Esse é um argumento difícil de rebater, pois de fato tudo o que aqui será apresentado toma por base princípios de Cálculo, Álgebra e, principalmente, Estatística. Apesar disso, uma vez entendidas as hipóteses fundamentais em que se baseiam as técnicas, é possível aplicá-las como receitas bem estruturadas. Além disso, muito provavelmente você não vai ter que desenvolver qualquer rotina computacional para a sua aplicação, uma vez que vários grupos de pesquisa ao redor do mundo produzem continuamente pacotes computacionais cada vez mais sofisticados, onde resultados podem ser obtidos com o clicar de um mouse. E, se isso ainda não o convence a desenvolver a aplicação sozinho, por que não trabalhar em conjunto com um grupo capaz de tocar a tarefa matemática de forma apropriada?
E foi assim, desenvolvendo aplicações e simultaneamente ouvindo e questionando esses e outros argumentos ao longo desses 10 anos, que fomos amadurecendo a idéia de escrever esse livro. Hoje acreditamos que a gama de aplicações possíveis para as técnicas apresentadas nesse livro são infinitamente mais amplas do que o universo de aplicações sugere. Mais ainda, acreditamos sinceramente que todo investigador deveria ter a oportunidade de estudar formalmente essas técnicas já nos cursos de graduação como disciplina básica, tendo em vista que o horizonte de aplicações extrapola os limites das áreas tecnológicas. Apesar disso, estamos também convencidos de que nós crentes não temos sido muito eficientes na comunicação com o grande público de usuários potenciais dessas técnicas e de que temos vendido caixas-pretas, como se fosse possível tratar todos os problemas do mundo da mesma forma.
O objetivo fundamental desse livro é apresentar técnicas de estimação de parâmetros e planejamento de experimentos para todos aqueles interessados em aplicações experimentais práticas e no desenvolvimento de novas aplicações e técnicas. Procura-se valorizar aqui o contexto em que as técnicas podem ser utilizadas, discutindo-se as hipóteses fundamentais e as principais limitações existentes. Não temos o objetivo de apresentar uma visão exaustiva de qualquer dos pontos discutidos, uma vez que nesse caso teríamos que escrever uma enciclopédia. Sempre que necessário, leitura suplementar é sugerida como referência para soluções existentes para problemas específicos.
A idéia básica que permeia todo o livro e que une todos os volumes desta série é a de que existe um experimentador interessado em conhecer em um problema particular se e como determinadas variáveis influenciam outras.
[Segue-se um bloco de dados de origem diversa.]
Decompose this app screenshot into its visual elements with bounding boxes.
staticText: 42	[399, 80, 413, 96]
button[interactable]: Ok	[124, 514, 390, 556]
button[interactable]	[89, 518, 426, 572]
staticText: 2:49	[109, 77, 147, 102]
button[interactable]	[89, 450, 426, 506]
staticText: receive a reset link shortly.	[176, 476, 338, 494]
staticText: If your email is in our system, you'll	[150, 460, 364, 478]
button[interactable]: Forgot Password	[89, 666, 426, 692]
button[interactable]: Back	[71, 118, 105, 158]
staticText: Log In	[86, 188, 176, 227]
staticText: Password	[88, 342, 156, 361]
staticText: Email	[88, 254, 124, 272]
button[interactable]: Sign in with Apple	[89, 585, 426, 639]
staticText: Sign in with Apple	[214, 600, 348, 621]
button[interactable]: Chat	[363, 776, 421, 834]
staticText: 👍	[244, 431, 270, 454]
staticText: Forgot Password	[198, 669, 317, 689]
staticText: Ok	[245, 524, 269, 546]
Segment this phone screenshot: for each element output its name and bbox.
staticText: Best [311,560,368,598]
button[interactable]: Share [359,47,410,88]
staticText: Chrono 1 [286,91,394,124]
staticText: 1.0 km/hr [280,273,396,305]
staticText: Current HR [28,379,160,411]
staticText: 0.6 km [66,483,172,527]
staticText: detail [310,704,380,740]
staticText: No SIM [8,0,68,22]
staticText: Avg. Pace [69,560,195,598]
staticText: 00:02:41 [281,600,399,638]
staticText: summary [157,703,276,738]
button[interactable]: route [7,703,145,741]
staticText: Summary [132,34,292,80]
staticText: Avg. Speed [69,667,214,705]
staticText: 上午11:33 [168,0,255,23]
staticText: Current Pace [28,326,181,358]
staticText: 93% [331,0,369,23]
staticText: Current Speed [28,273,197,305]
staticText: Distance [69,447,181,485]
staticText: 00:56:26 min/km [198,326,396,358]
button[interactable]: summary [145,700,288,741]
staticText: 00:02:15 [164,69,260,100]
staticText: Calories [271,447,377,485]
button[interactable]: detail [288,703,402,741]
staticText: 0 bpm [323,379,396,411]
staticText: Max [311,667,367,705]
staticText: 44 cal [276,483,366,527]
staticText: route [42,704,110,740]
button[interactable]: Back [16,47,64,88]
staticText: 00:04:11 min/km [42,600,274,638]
Por exemplo, se e como as quantidades de leite, açúcar e sal alteram o gosto do Panettone. Além disso, se possível, o experimentador gostaria de otimizar os valores de certas variáveis do problema. Por exemplo, quais são as quantidades de leite, açúcar e sal que permitem fazer o Panettone mais saboroso. Finalmente, a resposta adequada deve ser obtida com a máxima precisão possível, no menor tempo possível e com o menor custo. É aos experimentadores e pesquisadores interessados nesse cenário que nos dirigimos. A apresentação é certamente influenciada pela nossa formação de engenheiros, de forma que algumas vezes alguns procedimentos heurísticos são utilizados, em detrimento de procedimentos teóricos mais bem embasados.
Para atingir os objetivos propostos, a série “Análise de Dados Experimentais” será composta por três volumes e organizada da seguinte maneira:

Volume 1: Fundamentos de Estatística e Estimação de Parâmetros.
Neste volume são abordadas as questões relacionadas ao desenvolvimento dos aspectos teóricos e numéricos da estimação de parâmetros. O livro se inicia com a definição de conceitos e ferramentas estatísticas, fundamentais para a estimação de parâmetros, passando depois pela formulação do procedimento de estimação de parâmetros e pela análise dos resultados obtidos, sempre sob a luz da estatística. A tese que permeia a discussão é a de que a técnica de estimação de parâmetros só atinge a plenitude do rigor científico quando pode ser suportada por argumentos estatísticos sólidos.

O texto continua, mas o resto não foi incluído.